─── INFORMATION PROVIDED ───

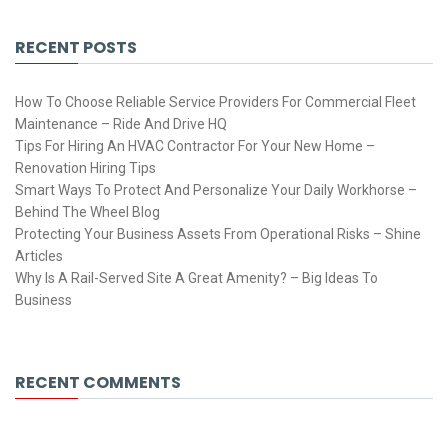
RECENT POSTS
How To Choose Reliable Service Providers For Commercial Fleet
Maintenance – Ride And Drive HQ
Tips For Hiring An HVAC Contractor For Your New Home –
Renovation Hiring Tips
Smart Ways To Protect And Personalize Your Daily Workhorse –
Behind The Wheel Blog
Protecting Your Business Assets From Operational Risks – Shine
Articles
Why Is A Rail-Served Site A Great Amenity? – Big Ideas To
Business
RECENT COMMENTS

───

> TASK
Verbatim copy without images: write the records above out in full.

> PROBLEM SOLUTION
RECENT POSTS
How To Choose Reliable Service Providers For Commercial Fleet
Maintenance – Ride And Drive HQ
Tips For Hiring An HVAC Contractor For Your New Home –
Renovation Hiring Tips
Smart Ways To Protect And Personalize Your Daily Workhorse –
Behind The Wheel Blog
Protecting Your Business Assets From Operational Risks – Shine
Articles
Why Is A Rail-Served Site A Great Amenity? – Big Ideas To
Business
RECENT COMMENTS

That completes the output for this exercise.